Bangkit dari Minder
Oleh MugiarniÂ
Pagi itu, seperti biasa, Bu Siti berangkat kerja dengan sepeda motornya. Ia seorang guru honorer di sebuah sekolah menengah atas di Tangerang. Bu Siti sudah bekerja sebagai guru honorer selama 10 tahun. Ia sudah terbiasa dengan keadaannya sebagai guru honorer yang penghasilannya pas-pasan.
Saat Bu Siti sedang asyik mengendarai sepeda motornya, ia berpapasan dengan rombongan siswa SMA yang sedang naik mobil.
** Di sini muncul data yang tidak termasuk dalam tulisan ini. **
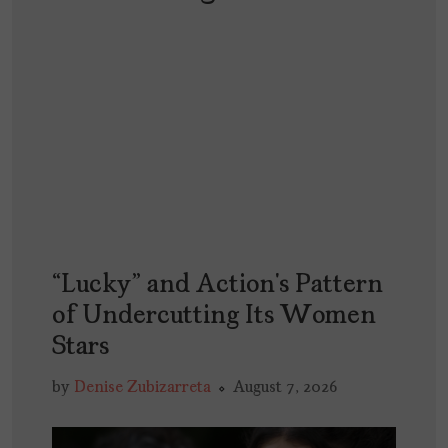
“Lucky” and Action’s Pattern
of Undercutting Its Women
Stars
by
Denise Zubizarreta
August 7, 2026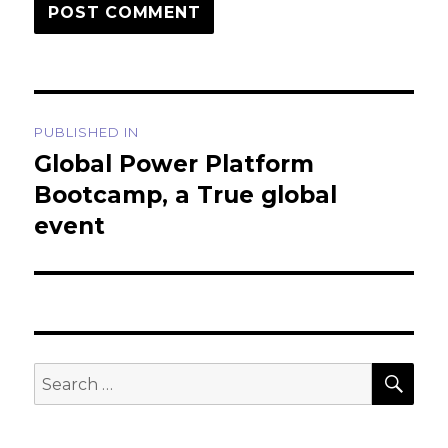
Post
PUBLISHED IN
navigation
Global Power Platform
Bootcamp, a True global
event
SEA
Search
for: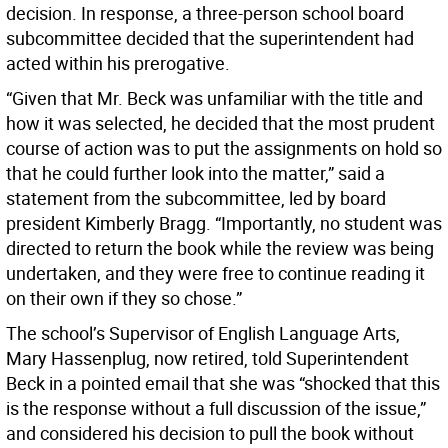
decision. In response, a three-person school board
subcommittee decided that the superintendent had
acted within his prerogative.
“Given that Mr. Beck was unfamiliar with the title and
how it was selected, he decided that the most prudent
course of action was to put the assignments on hold so
that he could further look into the matter,” said a
statement from the subcommittee, led by board
president Kimberly Bragg. “Importantly, no student was
directed to return the book while the review was being
undertaken, and they were free to continue reading it
on their own if they so chose.”
The school’s Supervisor of English Language Arts,
Mary Hassenplug, now retired, told Superintendent
Beck in a pointed email that she was “shocked that this
is the response without a full discussion of the issue,”
and considered his decision to pull the book without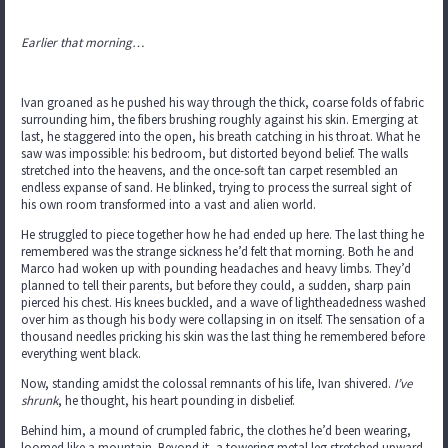
Earlier that morning…
Ivan groaned as he pushed his way through the thick, coarse folds of fabric
surrounding him, the fibers brushing roughly against his skin. Emerging at
last, he staggered into the open, his breath catching in his throat. What he
saw was impossible: his bedroom, but distorted beyond belief. The walls
stretched into the heavens, and the once-soft tan carpet resembled an
endless expanse of sand. He blinked, trying to process the surreal sight of
his own room transformed into a vast and alien world.
He struggled to piece together how he had ended up here. The last thing he
remembered was the strange sickness he’d felt that morning. Both he and
Marco had woken up with pounding headaches and heavy limbs. They’d
planned to tell their parents, but before they could, a sudden, sharp pain
pierced his chest. His knees buckled, and a wave of lightheadedness washed
over him as though his body were collapsing in on itself. The sensation of a
thousand needles pricking his skin was the last thing he remembered before
everything went black.
Now, standing amidst the colossal remnants of his life, Ivan shivered.
I’ve
shrunk
, he thought, his heart pounding in disbelief.
Behind him, a mound of crumpled fabric, the clothes he’d been wearing,
loomed like a mountain. Beyond it, a towering metal leg stretched upward,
Rombongan siswa itu mengobrol dengan riang gembira. Mereka terlihat begitu bahagia.
Bu Siti pun merasa iri melihat rombongan siswa itu. Ia membayangkan bagaimana rasanya menjadi siswa SMA yang masih muda dan penuh semangat. Ia juga membayangkan bagaimana rasanya bisa kuliah dan meraih cita-citanya.
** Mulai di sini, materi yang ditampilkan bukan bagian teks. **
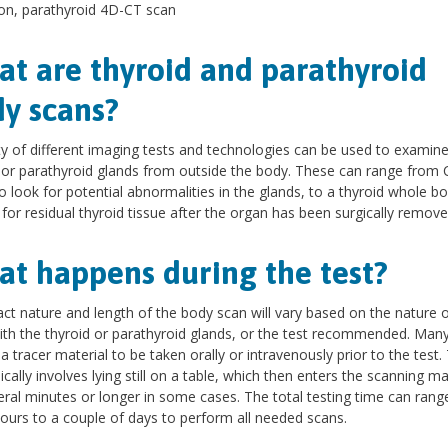
on, parathyroid 4D-CT scan
t are thyroid and parathyroid
y scans?
ty of different imaging tests and technologies can be used to examine
 or parathyroid glands from outside the body. These can range from 
o look for potential abnormalities in the glands, to a thyroid whole b
 for residual thyroid tissue after the organ has been surgically remove
t happens during the test?
ct nature and length of the body scan will vary based on the nature o
ith the thyroid or parathyroid glands, or the test recommended. Man
 a tracer material to be taken orally or intravenously prior to the test.
pically involves lying still on a table, which then enters the scanning m
eral minutes or longer in some cases. The total testing time can ran
ours to a couple of days to perform all needed scans.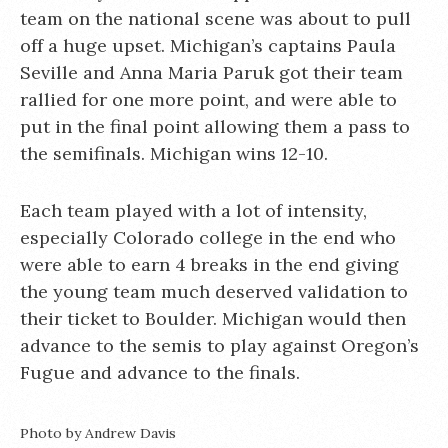
team on the national scene was about to pull
off a huge upset. Michigan’s captains Paula
Seville and Anna Maria Paruk got their team
rallied for one more point, and were able to
put in the final point allowing them a pass to
the semifinals. Michigan wins 12-10.
Each team played with a lot of intensity,
especially Colorado college in the end who
were able to earn 4 breaks in the end giving
the young team much deserved validation to
their ticket to Boulder. Michigan would then
advance to the semis to play against Oregon’s
Fugue and advance to the finals.
Photo by Andrew Davis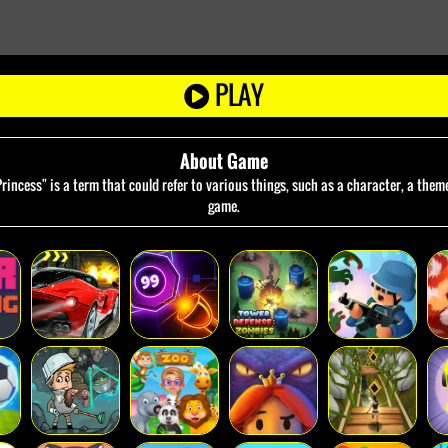
PLAY
About Game
incess" is a term that could refer to various things, such as a character, a theme
game.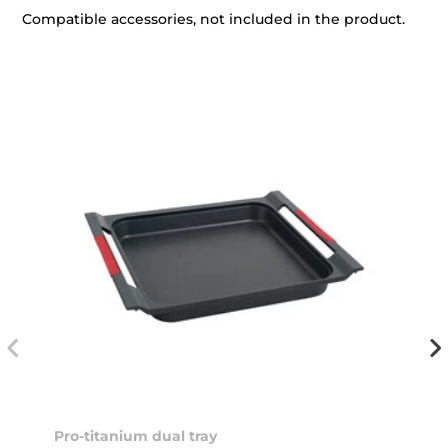
Compatible accessories, not included in the product.
Pro-titanium dual tray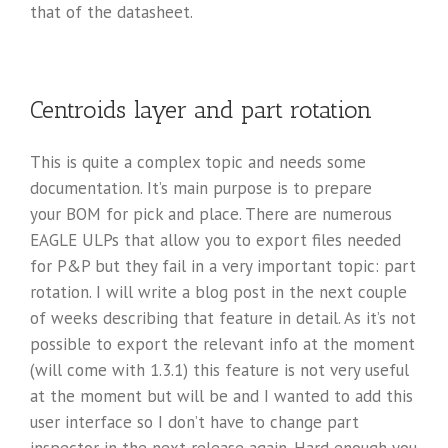
that of the datasheet.
Centroids layer and part rotation
This is quite a complex topic and needs some
documentation. It’s main purpose is to prepare
your BOM for pick and place. There are numerous
EAGLE ULPs that allow you to export files needed
for P&P but they fail in a very important topic: part
rotation. I will write a blog post in the next couple
of weeks describing that feature in detail. As it’s not
possible to export the relevant info at the moment
(will come with 1.3.1) this feature is not very useful
at the moment but will be and I wanted to add this
user interface so I don’t have to change part
inspector in the next release again. Hard enough you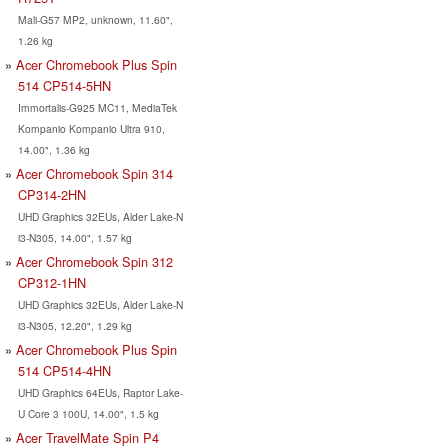
Mali-G57 MP2, unknown, 11.60",
1.26 kg
Acer Chromebook Plus Spin
514 CP514-5HN
Immortalis-G925 MC11, MediaTek
Kompanio Kompanio Ultra 910,
14.00", 1.36 kg
Acer Chromebook Spin 314
CP314-2HN
UHD Graphics 32EUs, Alder Lake-N
i3-N305, 14.00", 1.57 kg
Acer Chromebook Spin 312
CP312-1HN
UHD Graphics 32EUs, Alder Lake-N
i3-N305, 12.20", 1.29 kg
Acer Chromebook Plus Spin
514 CP514-4HN
UHD Graphics 64EUs, Raptor Lake-
U Core 3 100U, 14.00", 1.5 kg
Acer TravelMate Spin P4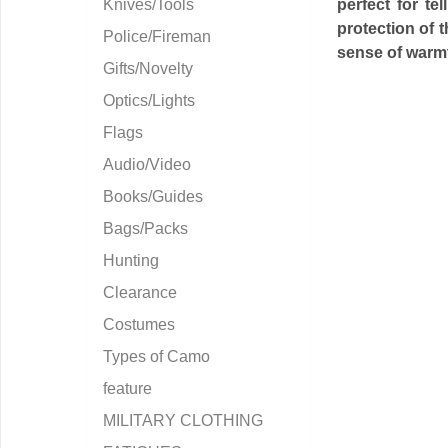
Knives/Tools
perfect for te
protection of 
Police/Fireman
sense of warmt
Gifts/Novelty
Optics/Lights
Flags
Audio/Video
Books/Guides
Bags/Packs
Hunting
Clearance
Costumes
Types of Camo
feature
MILITARY CLOTHING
Bu Siti pun mulai merasa minder. Ia merasa dirinya tidak seberuntung siswa-siswa SMA itu. Ia merasa dirinya hanya seorang guru honorer yang hidupnya pas-pasan.
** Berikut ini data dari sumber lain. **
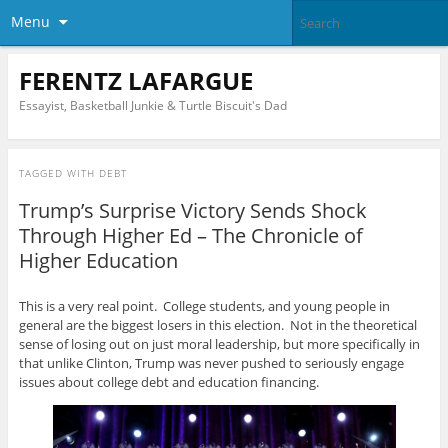
Menu
FERENTZ LAFARGUE
Essayist, Basketball Junkie & Turtle Biscuit's Dad
TAGGED WITH
DEBT
Trump’s Surprise Victory Sends Shock
Through Higher Ed – The Chronicle of
Higher Education
This is a very real point. College students, and young people in
general are the biggest losers in this election. Not in the theoretical
sense of losing out on just moral leadership, but more specifically in
that unlike Clinton, Trump was never pushed to seriously engage
issues about college debt and education financing.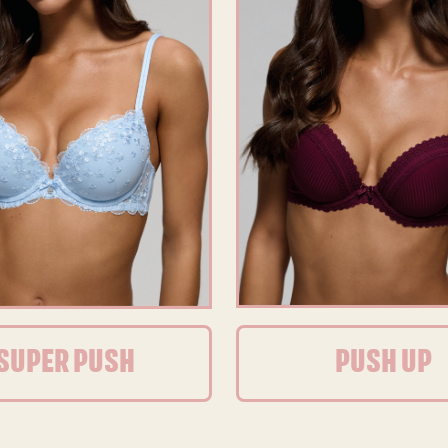
SUPER PUSH
PUSH UP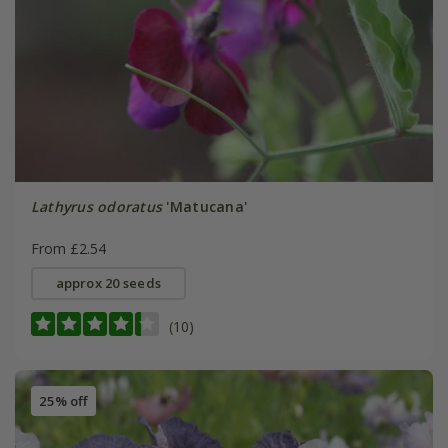
Lathyrus odoratus
'Matucana'
From £2.54
approx 20 seeds
(10)
25% off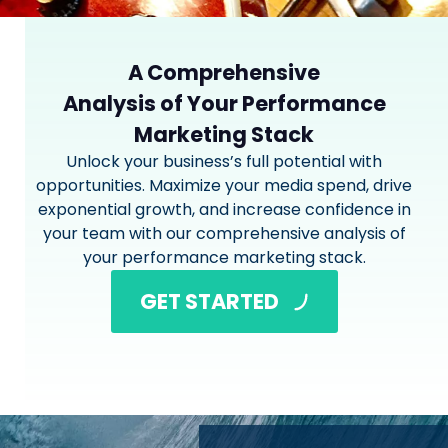
A Comprehensive
Analysis of Your Performance
Marketing Stack
Unlock your business’s full potential with
opportunities. Maximize your media spend, drive
exponential growth, and increase confidence in
your team with our comprehensive analysis of
your performance marketing stack.
GET STARTED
Perasaan minder itu semakin lama semakin menggerogoti Bu Siti. Ia merasa dirinya tidak berguna. Ia merasa dirinya hanya beban bagi keluarganya.
Suatu hari, Bu Siti sedang mengobrol dengan sahabatnya, Bu Ani. Bu Ani adalah seorang guru tetap di sekolah tempat Bu Siti bekerja.
"Bu, kok ibu kelihatan murung?" tanya Bu Ani.
"Iya, Bu. Saya merasa minder," jawab Bu Siti.